Job Interview Preparation – How To “Tell Me About Yourself”.

Almost every job interview begins with the interviewer asking the interviewees to tell about themselves. This seemingly innocent and obvious question sinks more interviews than any other part of the interview. Everyone knows this question is coming, however, very few candidates prepare for this. They assume that they know their background, and so they can just talk about it. However 90% of candidates talk themselves right out of a job just in telling about themselves. Because they have not prepared they:

  1. Ramble
  2. Bore the Interviewer
  3. Say irrelevant or even damaging things
  4. Do not demonstrate relevancy to the company or the position
  5. Do not demonstrate track record of success

Nailing this part of the interview makes the rest of the interview so much easier. If you strike out on this, recovering is almost impossible. Since you know they are going to ask the question, wouldn’t it make sense to prepare? I have heard recommendations to respond by asking the interviewer to first explain what the job entails. If I am interviewing, and a candidate asks this question, I will wonder why they did not read the job description, and assume they are unprepared. So how do you answer this question? Keep in mind, when interviewing, your primary objectives are to:

  1. Answer “What is in it for the interviewer”?
  2. Demonstrate how your values and culture align with the company values and culture.
  3. Articulate what you are known for, and how that is a benefit for the company.
  4. Articulate your value proposition.

Also you need to be concise and to the point. In preparing for the “Tell Me About Yourself” the following tips will help you nail the shot when the game is on the line.
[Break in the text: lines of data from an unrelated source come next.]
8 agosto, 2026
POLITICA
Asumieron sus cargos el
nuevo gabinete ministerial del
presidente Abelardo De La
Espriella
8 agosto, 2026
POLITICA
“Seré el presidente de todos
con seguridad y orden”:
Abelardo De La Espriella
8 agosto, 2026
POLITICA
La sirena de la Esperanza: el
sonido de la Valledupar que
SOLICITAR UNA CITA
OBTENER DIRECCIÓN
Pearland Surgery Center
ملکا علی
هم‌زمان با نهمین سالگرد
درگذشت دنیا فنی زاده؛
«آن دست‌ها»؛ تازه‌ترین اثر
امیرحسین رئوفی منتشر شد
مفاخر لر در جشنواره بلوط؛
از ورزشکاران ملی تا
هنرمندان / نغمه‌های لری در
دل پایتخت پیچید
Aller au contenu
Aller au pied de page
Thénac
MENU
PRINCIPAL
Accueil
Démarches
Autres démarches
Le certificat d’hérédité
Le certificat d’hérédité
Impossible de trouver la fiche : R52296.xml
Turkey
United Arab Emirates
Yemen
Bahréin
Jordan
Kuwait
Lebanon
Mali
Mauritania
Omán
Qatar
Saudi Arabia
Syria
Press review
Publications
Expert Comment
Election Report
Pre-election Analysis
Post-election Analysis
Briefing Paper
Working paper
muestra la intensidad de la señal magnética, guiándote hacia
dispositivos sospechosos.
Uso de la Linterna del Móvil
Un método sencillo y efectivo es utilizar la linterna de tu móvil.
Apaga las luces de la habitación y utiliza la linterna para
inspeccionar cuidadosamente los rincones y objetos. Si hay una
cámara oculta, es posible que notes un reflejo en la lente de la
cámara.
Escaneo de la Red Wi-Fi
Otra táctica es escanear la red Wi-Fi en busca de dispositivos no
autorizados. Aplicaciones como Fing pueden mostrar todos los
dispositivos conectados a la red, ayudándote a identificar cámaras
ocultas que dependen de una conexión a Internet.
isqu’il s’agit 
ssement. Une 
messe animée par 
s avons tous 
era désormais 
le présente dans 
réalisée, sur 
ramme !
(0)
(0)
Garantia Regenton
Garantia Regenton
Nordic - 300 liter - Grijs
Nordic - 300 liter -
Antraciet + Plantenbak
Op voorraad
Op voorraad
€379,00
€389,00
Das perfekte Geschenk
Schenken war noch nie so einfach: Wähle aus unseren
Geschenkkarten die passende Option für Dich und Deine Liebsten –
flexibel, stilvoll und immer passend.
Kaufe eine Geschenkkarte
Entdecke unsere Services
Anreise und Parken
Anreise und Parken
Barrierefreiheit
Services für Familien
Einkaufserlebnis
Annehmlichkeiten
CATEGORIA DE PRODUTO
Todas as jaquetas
  1. Read and understand the job description.
  2. Research the company.
  3. Total time should be between 1½ and 3 minutes.
  4. Give a BRIEF synopsis of your career. Shape your synopsis to the needs learned from the job description and prior research.
    1. Do not list every title and company you have worked for, but give a range.
    2. Do not give a laundry list of responsibilities tasks or processes you performed, but give a range.
  5. Based on the job description, as well as the required skills and experiences, give 2 or 3 SHORT accomplishment statements to demonstrate your success.
    1. Do not go into details.
    2. Do not take time to “set the stage”.
    3. Give a simple Quantified Result and action statement including key skill or experience.
    4. Should be 20 words or less.
  6. Summarize skills and experience inferred from the accomplishment statements focusing on skills and experiences required in the job description.
  7. Say why you want the job! Why are you interested in the company, and their products or services?
  8. Solicit their agreement that your background and experience enable you to meet the objectives of the position and the company.

I would be interested in hearing your thoughts on the interview “Tell Me About Yourself” and how you prepare.

Published by Above The Rim

Executive & Career Transition Coach helping professionals take their career Above The Rim.

8 thoughts on “Job Interview Preparation – How To “Tell Me About Yourself”.

  1. Thanks for this great article! Job seekers shouldn’t underestimate the importance of being prepared to respond to “tell me about yourself” in any setting. You have to know what you want others to know about you!

  2. Greg, fantastic posting. You are exactly right. When I interview candidates, their response better be relevant to the job and have done their homework on the position requirements. When I interviewed for a new position, I provide a few highlights of my best job performances and accomplishments, allowing them to ask for more details later on how I did it. My overall answer is approx. 3 minutes. When buying a home, the real estate industry suggests focusing on location, location location. In interviewing, once you have prepared the response, practice, practice, practice.
    Keep up the great work.

  3. Great points!
    As a former Career Consultant, I would teach my clients “The Turn Around”.
    In response to the question, “Tell me about yourself” gentle say “I would love to, but first, what would you say are the three most important challenges for the individual taking on this position?” Now, you have a relevant frame of reference for what you say about yourself.

    1. Thank you for the comment Bruce! I also believe that if you can research the company and the position enough ahead of time, you will have a good idea of what the most important challenges would be. Unfortunately most candidates do very little research prior to going in for the interview. But your point is also very important, because it is key to be able to ask questions, listen to the need and then be able to relate the benefit to where the hiring manager needs it most. I have also heard the question phrased very poorly and makes the interviewee sound extremely abrupt or at the very least, unprepared. However, the way you phrase the question works very well. Thanks for your contribution.